And I continued to dip back into this question of "How do I know what I'm feeling?" It seems to me that so often these descriptions are very simplified. It's like explaining a complex landscape by just describing a few, maybe only one, foreground object or colour. And I think, with many of the stronger emotions, this rather simple, primary-colours, way of looking at emotional states may serve us pretty well. A little more nuanced and potentially helpful is the "Understanding our reactions" form. But dipping down deeper, consider the brilliant neuroscientist Antonio Damasio's comments "Of the ideas advanced in this book ("Self comes to mind"), none is more central than the notion that the body is a foundation of the conscious mind ... the special kind of mental images of the body produced in body-mapping structures, constitute the protoself, which foreshadows the self to be ... the body is best conceived as the rock on which the protoself is built, while the protoself is the pivot around which the conscious mind turns." And he goes on to say "I hypothesize that the first and most elementary product of the protoself is primordial feelings, which occur spontaneously and continuously whenever one is awake. They provide a direct experience of one's own living body, wordless, unadorned, and connected to nothing but sheer existence ... all feelings of emotion are complex musical variations on primordial feelings."
And "What does it take for a living cell to stay alive? Quite simply it takes good housekeeping and good external relations, which is to say good management of the myriad problems posed by living ... Life is a precarious state, made possible only when a large number of conditions are met simultaneously within the body's interior. For example, in organisms such as ours, the amounts of oxygen and CO2 can vary only within a narrow range, as can the acidity of the bath in which chemical molecules of every sort travel from cell to cell (the pH). The same applies to temperature ... it also applies to the amount of fundamental nutrients in circulation - sugars, fats, proteins.
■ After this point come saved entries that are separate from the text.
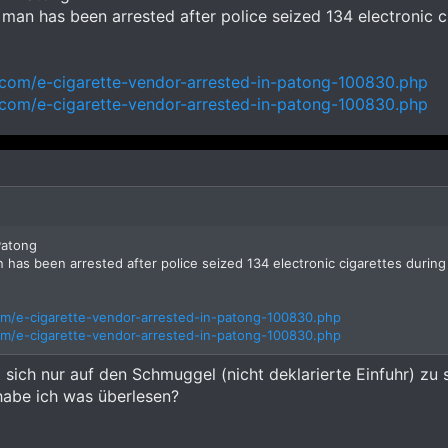
an has been arrested after police seized 134 electronic ci
com/e-cigarette-vendor-arrested-in-patong-100830.php
com/e-cigarette-vendor-arrested-in-patong-100830.php
Patong
has been arrested after police seized 134 electronic cigarettes during 
m/e-cigarette-vendor-arrested-in-patong-100830.php
m/e-cigarette-vendor-arrested-in-patong-100830.php
sich nur auf den Schmuggel (nicht deklarierte Einfuhr) zu 
habe ich was überlesen?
We feel discomfort when the variations depart from the nice and narrow range, and we feel quite agitated if we go for a very long time without doing something about the situation. These mental states and behaviors are signs that the ironclad rules of life regulation are being disobeyed, they are prompts from the netherlands of nonconscious processing toward minded and conscious life, requesting us to find a reasonable solution for a situation that can no longer be managed by automatic, nonconscious devices ... Unfortunately, although the essentials of life regulation (the process of homeostasis) have been known for more than a century and are applied daily in general biology and medicine, their deeper significance in terms of neurobiology and psychology has not been appreciated." So Damasio is suggesting that it's high time we more fully appreciated the psychological importance of the inner biochemical environment that is provided for the "society" of "multiple, cooperatively organized unicellular organisms" that we're made up of.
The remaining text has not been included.